## Exercise prompt
Scan the entries for the word "recording" and report how many lines contain it, as a number with no other words.
———
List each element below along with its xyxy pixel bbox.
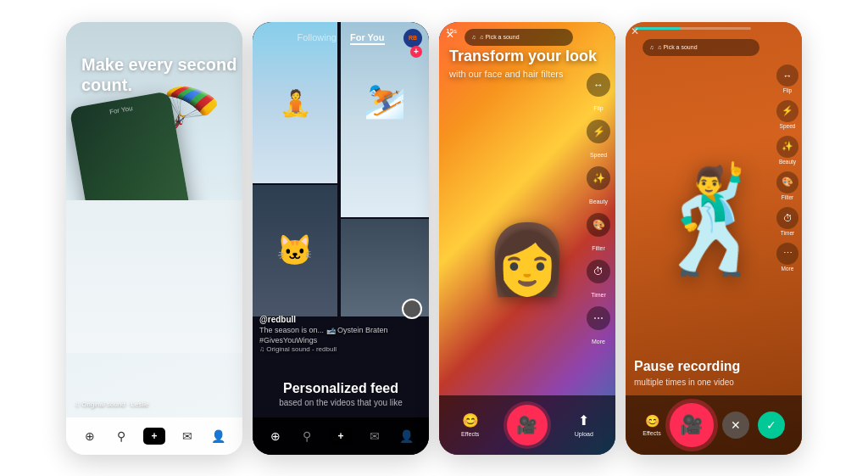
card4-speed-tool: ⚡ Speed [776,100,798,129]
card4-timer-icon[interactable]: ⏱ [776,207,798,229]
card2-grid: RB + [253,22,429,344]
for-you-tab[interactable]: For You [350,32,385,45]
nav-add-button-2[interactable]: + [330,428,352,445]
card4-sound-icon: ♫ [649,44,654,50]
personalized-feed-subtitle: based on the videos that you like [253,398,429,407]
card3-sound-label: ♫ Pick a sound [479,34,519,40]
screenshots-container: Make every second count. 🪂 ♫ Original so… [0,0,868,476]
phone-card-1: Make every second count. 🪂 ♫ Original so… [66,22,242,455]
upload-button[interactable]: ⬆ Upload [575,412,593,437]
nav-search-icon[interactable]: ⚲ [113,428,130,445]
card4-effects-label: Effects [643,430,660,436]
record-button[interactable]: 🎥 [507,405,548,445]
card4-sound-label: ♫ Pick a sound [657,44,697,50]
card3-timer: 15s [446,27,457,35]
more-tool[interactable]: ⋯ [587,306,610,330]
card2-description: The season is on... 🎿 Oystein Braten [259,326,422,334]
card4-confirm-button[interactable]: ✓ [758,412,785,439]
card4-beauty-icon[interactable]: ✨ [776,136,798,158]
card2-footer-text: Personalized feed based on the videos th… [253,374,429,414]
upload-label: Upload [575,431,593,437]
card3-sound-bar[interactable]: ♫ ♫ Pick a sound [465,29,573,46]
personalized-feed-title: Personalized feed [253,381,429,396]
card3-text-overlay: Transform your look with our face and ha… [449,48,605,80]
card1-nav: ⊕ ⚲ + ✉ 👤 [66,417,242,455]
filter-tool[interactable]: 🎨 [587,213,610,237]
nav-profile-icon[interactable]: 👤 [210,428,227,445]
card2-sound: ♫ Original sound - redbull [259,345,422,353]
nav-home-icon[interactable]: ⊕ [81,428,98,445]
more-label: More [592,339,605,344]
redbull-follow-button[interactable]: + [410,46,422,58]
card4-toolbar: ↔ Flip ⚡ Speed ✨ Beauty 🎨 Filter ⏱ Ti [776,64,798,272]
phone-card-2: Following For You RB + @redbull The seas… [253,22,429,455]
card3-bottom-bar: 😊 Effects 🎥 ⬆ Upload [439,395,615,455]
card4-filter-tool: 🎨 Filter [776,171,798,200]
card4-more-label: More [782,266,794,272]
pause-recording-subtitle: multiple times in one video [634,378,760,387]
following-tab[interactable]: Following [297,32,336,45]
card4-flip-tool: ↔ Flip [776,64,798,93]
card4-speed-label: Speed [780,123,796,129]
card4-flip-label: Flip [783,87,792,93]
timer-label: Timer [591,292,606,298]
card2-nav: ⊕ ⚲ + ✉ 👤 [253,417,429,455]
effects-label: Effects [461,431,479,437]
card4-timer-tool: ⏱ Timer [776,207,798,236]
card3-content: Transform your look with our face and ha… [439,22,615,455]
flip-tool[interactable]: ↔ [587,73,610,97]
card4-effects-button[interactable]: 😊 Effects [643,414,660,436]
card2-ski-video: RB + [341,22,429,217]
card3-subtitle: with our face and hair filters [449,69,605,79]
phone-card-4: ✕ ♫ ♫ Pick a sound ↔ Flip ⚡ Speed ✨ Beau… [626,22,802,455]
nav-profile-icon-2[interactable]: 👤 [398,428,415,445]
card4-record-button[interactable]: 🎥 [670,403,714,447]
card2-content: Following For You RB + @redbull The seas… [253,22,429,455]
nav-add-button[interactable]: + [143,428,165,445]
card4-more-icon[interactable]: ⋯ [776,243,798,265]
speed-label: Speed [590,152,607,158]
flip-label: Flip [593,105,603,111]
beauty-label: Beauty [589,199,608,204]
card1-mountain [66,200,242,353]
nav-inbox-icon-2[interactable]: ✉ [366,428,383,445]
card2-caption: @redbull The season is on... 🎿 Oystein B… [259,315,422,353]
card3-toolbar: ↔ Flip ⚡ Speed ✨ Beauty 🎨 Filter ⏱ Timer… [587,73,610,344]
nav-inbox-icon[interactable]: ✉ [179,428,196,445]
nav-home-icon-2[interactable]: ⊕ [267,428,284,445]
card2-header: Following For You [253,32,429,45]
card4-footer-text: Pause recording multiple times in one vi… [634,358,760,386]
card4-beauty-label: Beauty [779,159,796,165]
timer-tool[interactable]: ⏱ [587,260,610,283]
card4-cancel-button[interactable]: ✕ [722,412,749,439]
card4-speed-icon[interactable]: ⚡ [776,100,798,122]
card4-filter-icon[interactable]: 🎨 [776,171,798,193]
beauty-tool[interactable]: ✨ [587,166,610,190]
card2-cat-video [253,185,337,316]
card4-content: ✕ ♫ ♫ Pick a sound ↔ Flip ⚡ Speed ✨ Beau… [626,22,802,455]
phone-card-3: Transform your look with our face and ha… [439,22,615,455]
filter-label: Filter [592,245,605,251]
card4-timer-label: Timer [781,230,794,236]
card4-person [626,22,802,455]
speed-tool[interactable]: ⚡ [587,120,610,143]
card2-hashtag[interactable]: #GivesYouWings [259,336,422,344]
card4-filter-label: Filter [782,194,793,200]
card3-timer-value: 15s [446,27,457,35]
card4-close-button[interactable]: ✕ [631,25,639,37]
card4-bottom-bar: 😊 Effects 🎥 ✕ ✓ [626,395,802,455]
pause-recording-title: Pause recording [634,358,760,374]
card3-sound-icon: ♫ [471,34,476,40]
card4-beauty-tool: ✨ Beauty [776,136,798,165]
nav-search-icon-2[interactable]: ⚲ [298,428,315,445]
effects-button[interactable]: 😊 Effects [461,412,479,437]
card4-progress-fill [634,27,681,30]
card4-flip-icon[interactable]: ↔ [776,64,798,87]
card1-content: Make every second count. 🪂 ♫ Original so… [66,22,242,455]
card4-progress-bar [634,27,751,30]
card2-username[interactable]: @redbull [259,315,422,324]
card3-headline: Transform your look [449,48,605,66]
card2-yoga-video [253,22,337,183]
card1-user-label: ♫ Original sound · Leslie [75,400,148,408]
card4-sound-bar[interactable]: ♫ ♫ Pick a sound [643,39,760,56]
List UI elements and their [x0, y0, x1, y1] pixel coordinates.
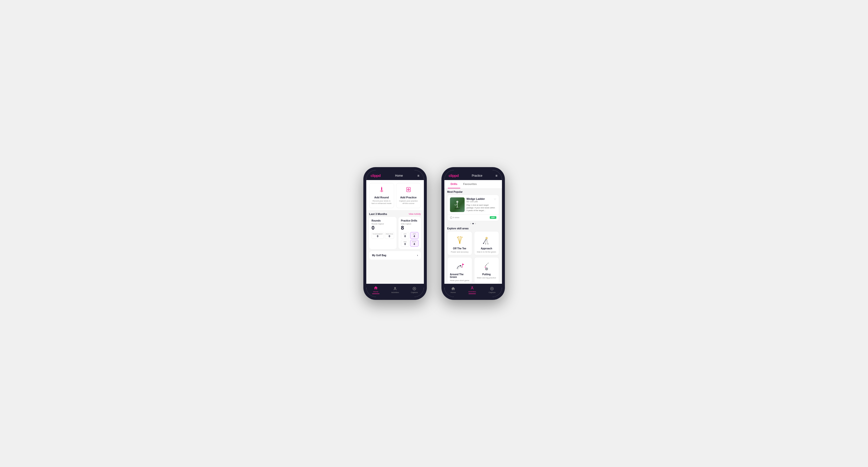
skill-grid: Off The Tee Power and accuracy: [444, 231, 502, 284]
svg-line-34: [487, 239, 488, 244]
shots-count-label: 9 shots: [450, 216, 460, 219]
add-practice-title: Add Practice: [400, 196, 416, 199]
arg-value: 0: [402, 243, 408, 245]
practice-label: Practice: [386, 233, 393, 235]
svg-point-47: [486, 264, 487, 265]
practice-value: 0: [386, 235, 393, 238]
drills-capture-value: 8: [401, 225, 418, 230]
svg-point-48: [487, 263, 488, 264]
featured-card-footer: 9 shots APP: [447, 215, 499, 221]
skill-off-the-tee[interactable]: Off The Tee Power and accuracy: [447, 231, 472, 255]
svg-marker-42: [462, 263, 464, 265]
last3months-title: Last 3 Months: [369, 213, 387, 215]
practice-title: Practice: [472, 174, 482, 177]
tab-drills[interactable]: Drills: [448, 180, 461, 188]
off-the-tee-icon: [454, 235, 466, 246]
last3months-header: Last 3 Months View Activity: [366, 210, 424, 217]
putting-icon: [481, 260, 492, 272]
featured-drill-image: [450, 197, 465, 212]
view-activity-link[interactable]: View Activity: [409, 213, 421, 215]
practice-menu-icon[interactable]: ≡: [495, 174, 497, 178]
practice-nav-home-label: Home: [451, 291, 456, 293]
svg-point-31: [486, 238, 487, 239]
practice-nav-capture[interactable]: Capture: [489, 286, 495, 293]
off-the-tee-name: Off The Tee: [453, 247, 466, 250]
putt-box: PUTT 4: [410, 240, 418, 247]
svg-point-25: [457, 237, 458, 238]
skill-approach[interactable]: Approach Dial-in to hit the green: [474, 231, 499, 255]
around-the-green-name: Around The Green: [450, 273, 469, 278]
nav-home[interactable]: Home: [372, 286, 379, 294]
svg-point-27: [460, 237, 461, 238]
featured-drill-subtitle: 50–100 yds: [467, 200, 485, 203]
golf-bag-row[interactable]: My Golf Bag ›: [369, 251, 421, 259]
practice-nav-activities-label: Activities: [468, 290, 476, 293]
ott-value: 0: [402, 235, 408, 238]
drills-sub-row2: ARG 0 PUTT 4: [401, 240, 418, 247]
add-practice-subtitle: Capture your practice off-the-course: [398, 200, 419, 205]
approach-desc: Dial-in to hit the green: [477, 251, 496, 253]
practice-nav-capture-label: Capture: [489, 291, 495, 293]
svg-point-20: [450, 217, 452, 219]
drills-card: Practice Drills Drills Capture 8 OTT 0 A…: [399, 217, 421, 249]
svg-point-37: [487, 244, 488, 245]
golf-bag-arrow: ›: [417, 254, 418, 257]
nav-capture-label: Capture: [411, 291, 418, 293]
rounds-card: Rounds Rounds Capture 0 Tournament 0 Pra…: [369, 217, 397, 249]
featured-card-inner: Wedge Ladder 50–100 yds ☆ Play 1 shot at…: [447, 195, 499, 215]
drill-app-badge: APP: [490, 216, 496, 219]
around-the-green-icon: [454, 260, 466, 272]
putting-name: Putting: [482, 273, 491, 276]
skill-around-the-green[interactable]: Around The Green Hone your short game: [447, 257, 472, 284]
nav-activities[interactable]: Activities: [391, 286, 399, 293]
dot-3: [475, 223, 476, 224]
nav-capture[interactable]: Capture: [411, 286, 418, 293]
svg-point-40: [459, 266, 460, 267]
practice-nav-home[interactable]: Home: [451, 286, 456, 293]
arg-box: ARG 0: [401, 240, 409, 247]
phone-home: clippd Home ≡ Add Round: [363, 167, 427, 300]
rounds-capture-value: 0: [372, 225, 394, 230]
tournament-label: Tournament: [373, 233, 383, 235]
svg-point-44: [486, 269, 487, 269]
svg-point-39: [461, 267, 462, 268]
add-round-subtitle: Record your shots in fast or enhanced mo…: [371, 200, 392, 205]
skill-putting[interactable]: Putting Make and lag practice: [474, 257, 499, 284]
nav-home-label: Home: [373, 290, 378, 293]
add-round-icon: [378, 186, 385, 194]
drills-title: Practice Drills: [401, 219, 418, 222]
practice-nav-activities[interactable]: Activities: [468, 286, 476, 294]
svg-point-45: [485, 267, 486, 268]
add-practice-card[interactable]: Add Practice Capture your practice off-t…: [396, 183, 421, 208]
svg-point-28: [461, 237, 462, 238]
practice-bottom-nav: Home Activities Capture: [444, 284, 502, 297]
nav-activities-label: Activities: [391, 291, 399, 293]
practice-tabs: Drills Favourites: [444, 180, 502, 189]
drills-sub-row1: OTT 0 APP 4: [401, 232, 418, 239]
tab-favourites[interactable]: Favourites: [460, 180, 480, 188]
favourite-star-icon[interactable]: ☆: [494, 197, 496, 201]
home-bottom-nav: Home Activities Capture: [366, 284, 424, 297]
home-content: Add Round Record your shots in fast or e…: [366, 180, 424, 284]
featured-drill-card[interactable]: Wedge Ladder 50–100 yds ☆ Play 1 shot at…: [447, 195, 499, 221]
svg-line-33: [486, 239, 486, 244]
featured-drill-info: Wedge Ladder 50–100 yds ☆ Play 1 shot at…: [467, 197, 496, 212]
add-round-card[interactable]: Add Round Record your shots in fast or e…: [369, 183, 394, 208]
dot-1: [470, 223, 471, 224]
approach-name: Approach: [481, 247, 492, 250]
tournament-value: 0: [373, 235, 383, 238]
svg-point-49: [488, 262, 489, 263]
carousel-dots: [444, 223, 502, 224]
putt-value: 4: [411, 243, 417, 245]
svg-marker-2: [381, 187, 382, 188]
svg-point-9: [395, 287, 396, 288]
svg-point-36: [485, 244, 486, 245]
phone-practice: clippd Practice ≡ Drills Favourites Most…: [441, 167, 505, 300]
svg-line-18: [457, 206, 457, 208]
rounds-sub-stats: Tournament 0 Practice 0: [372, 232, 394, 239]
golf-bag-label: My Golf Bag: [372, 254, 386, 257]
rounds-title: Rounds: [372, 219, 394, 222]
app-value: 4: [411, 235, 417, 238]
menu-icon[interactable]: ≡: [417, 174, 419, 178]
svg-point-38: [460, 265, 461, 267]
———
## Response for this exercise
3